In this study of 190 Indian patients with ACS (STEMI, NSTEMI and UA), planned for coronary angiography, mean LAVi was 32.29 ± 12.06 ml/m2. More than half the patients (58.4%) had LAVi ≥32 ml/m2 while the rest (41.6%) had LAVi <32 ml/m2. Coronary angioraphy revealed single, double and triple vessel disease in 32.6%, 26.8% and 28.4% patients respectively, while the rest 12% had either normal coronary arteries or only mild non obstructive CAD with mean syntax score of 20.35 ± 11.25 for the overall patient included in the study. Categorizing patients into these two groups revealed that there was no difference in prevalence of HT, DM or lipid levels amongst the two groups. While the incidence of STEMI was similar (30.4% vs 28.8%), that of NSTEMI (50.6% vs. 33.3%) and UA (37.8% vs 19%) was significantly higher in those with higher LAVi.
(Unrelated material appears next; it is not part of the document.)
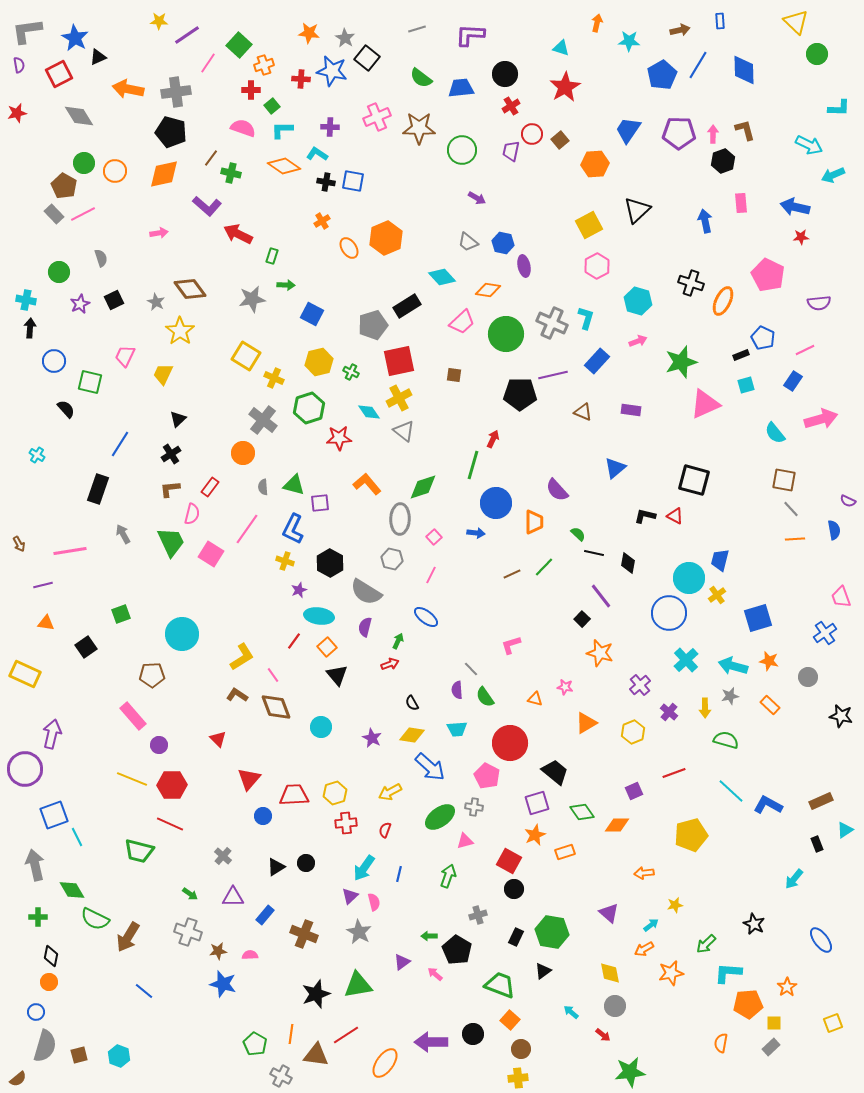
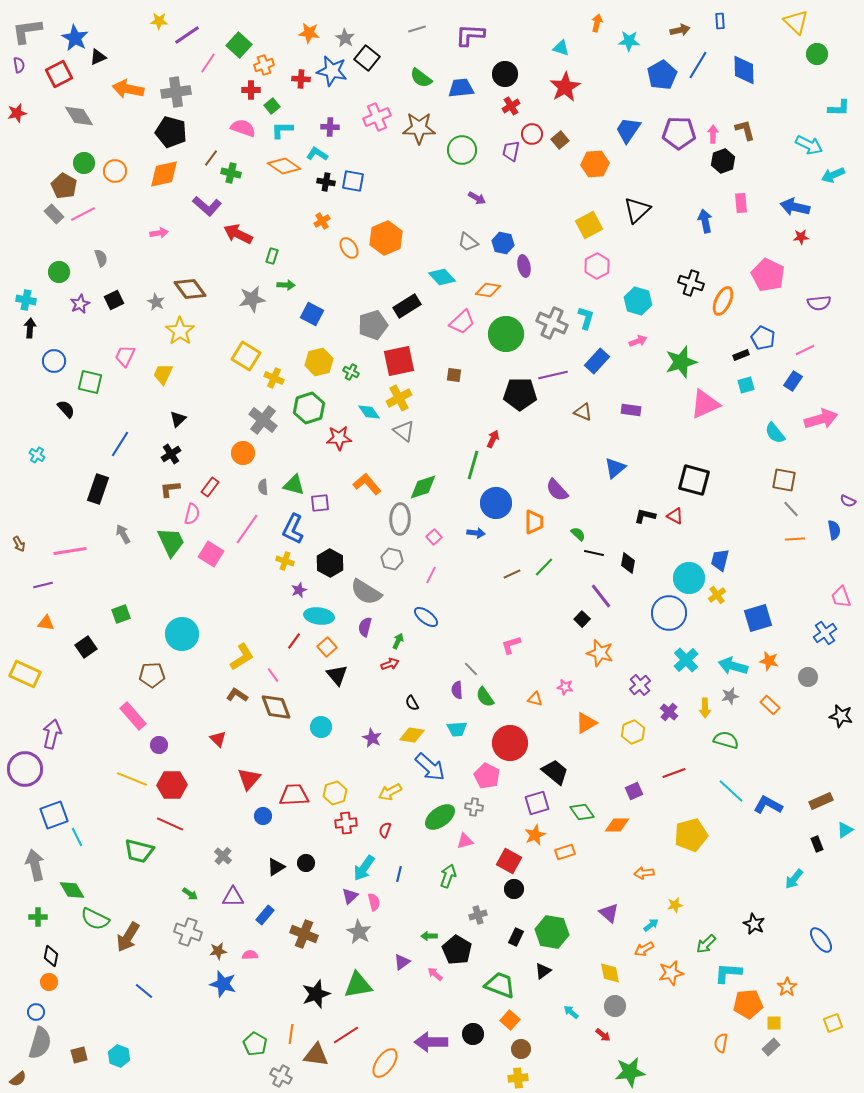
gray semicircle at (45, 1046): moved 5 px left, 3 px up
The mean TnI levels were also significantly higher in this group I patients (16.59 ± 21.11 vs 11.07 ± 17.29).

While we found that ~ 60% of 190 patients with ACS had LAVi >32 ml/m2, in the Solar registry of patients with ACS (n = 171), 45% had LAVi >32 ml/m2 while Gunaskeran et al. reported high LAVi values in 32/75 (43%) patients with ACS.[1617] In patients with MI, Moller et al.[9] reported that amongst 314 patients with AMI, 45% had LAVi >32 ml/m2, and Beinart[10] observed a high LAVi in 19% of 395 patients with acute MI. In the VALIANT Echocardiography study, Miser et al. observed that 32% patients had LAVi >26 ml/m2 and 15% had values >32,[11] while data from the Heart and Soul Study of 935 patients with previous MI, revealed LAVI >30 ml/m2 in 53%.[12]
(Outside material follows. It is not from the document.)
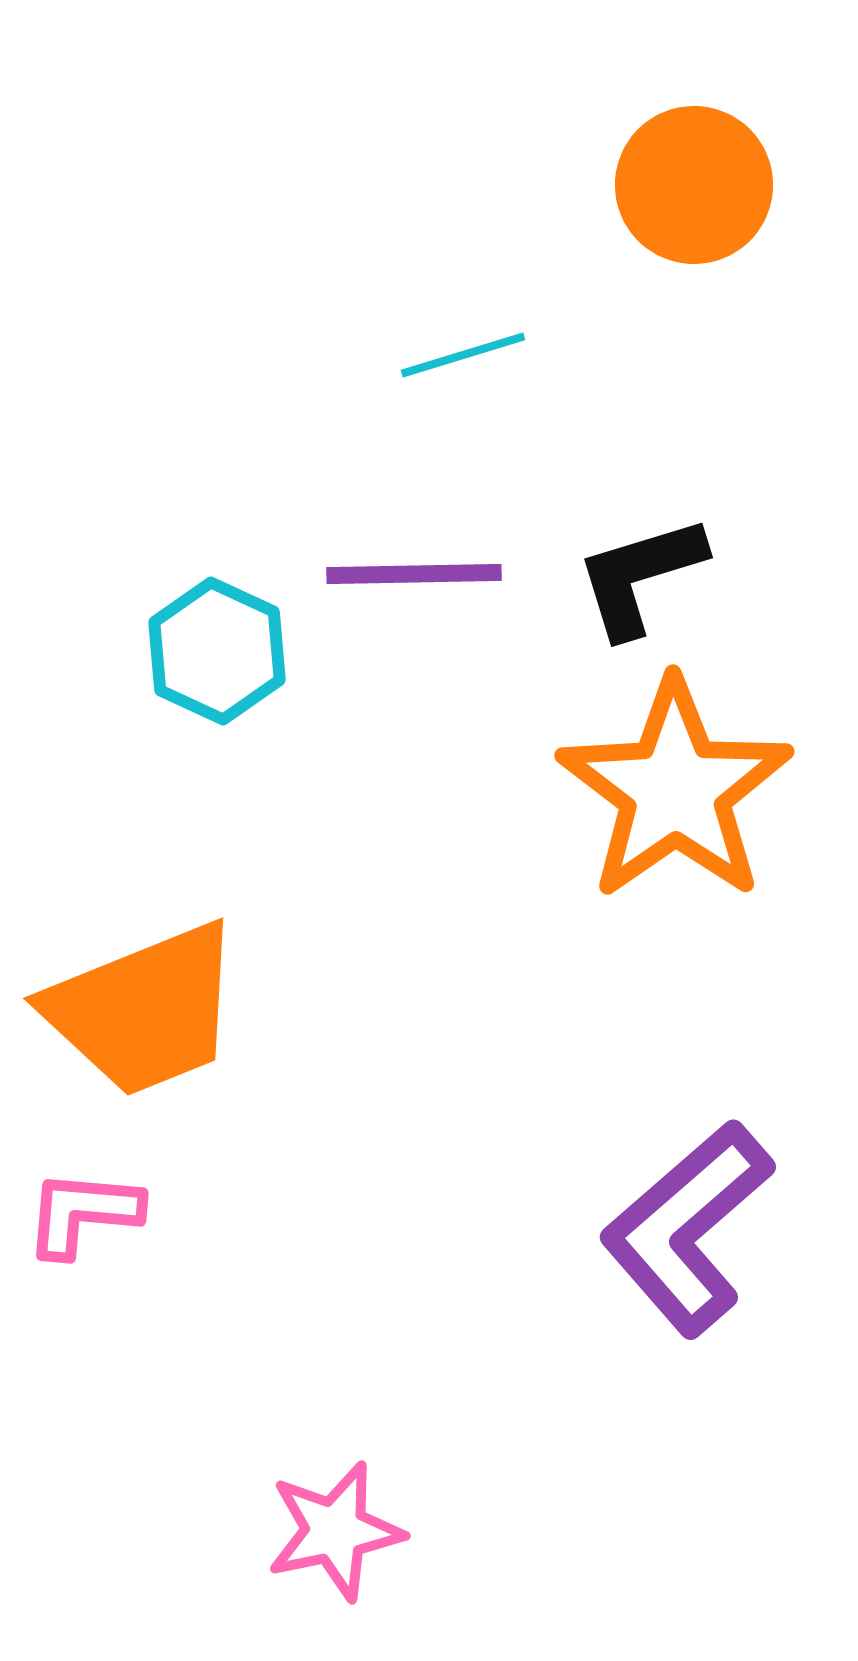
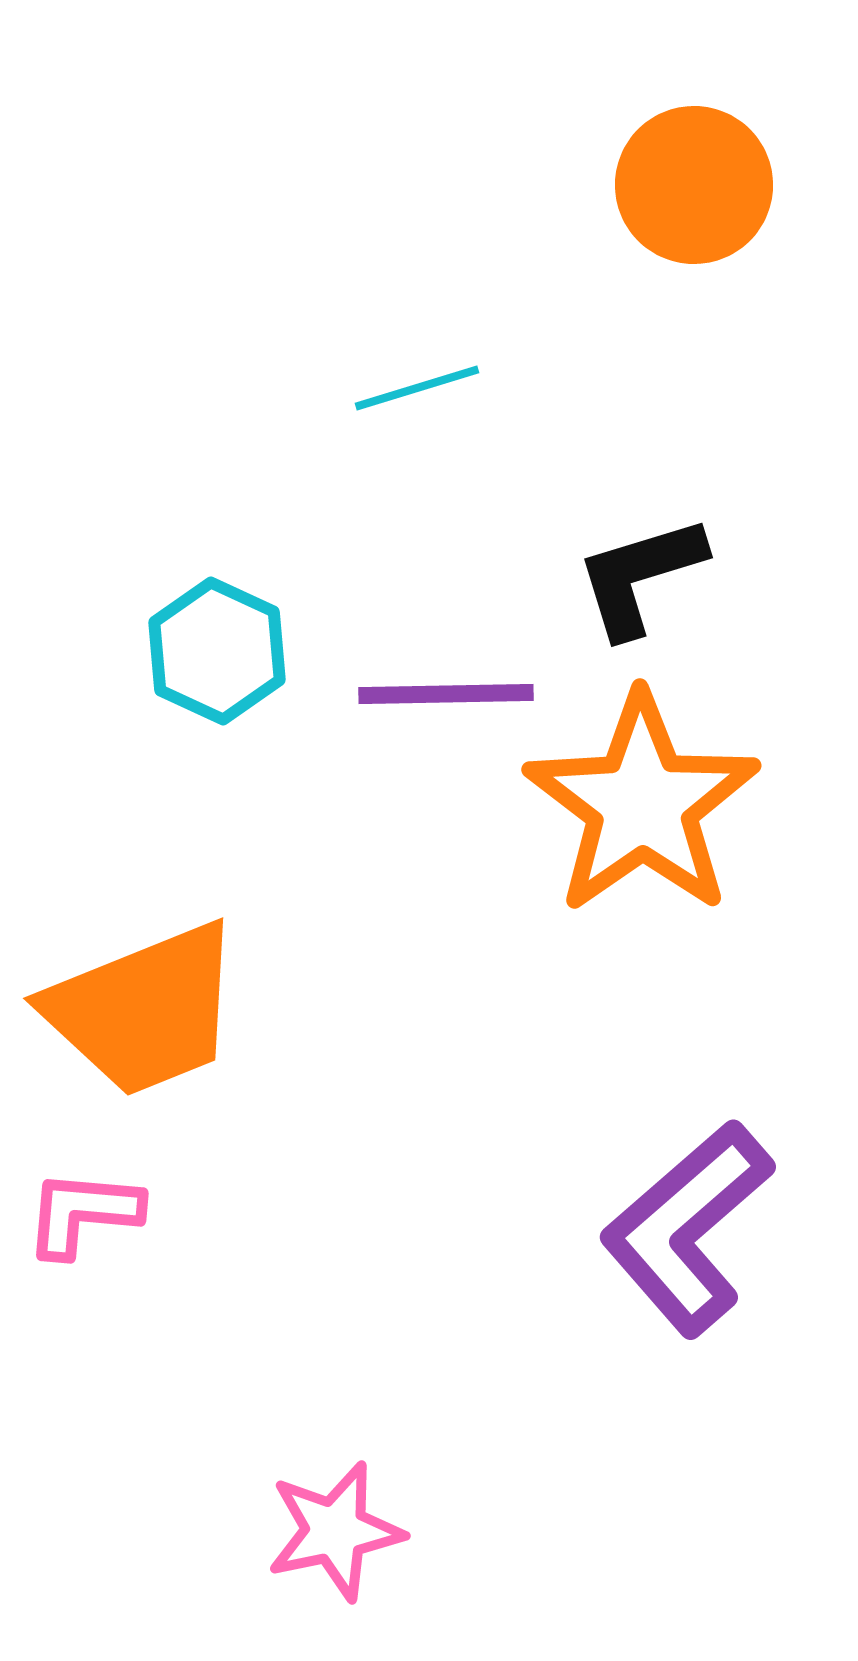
cyan line: moved 46 px left, 33 px down
purple line: moved 32 px right, 120 px down
orange star: moved 33 px left, 14 px down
Although in patients with ACS, clinical heart failure is associated with worse prognosis, even those with subclinical evidence of dysfunction have a worse prognosis, despite being asymptomatic. Hence, having a non-invasive marker of early ventricular dysfunction would be useful in this group of patients. Even though the overall LVEF was normal (mean 53%), 20.5% patients in our study had clinical evidence of heart failure, and the mean LAVi of this group of patients was 35.2 ± 9.7 ml/m2. While mean LVEF was similar and within normal range (52 and 54% respectively) in those with LAVi >/< 32 ml/m2, those with higher LAVi had significantly higher prevalence of diastolic dysfunction. Grade I, II and III diastolic dysfunction was present in 71%, 17%, and 9% as compared to 45%, 0%, and 0% in those with/without LAVi ≥32 ml/m2 respectively. Mild mitral regurgitation was also more common in those with higher LAVi (50% vs 22.7%) while moderate or severe MR was only seen in those with higher LAVi. A greater degree of diastolic dysfunction (higher mitral peak A, DT, E/e' ratio) was also reported by Patel et al. in those with higher LAVi, but the degree of MR was not reported in their study.[18]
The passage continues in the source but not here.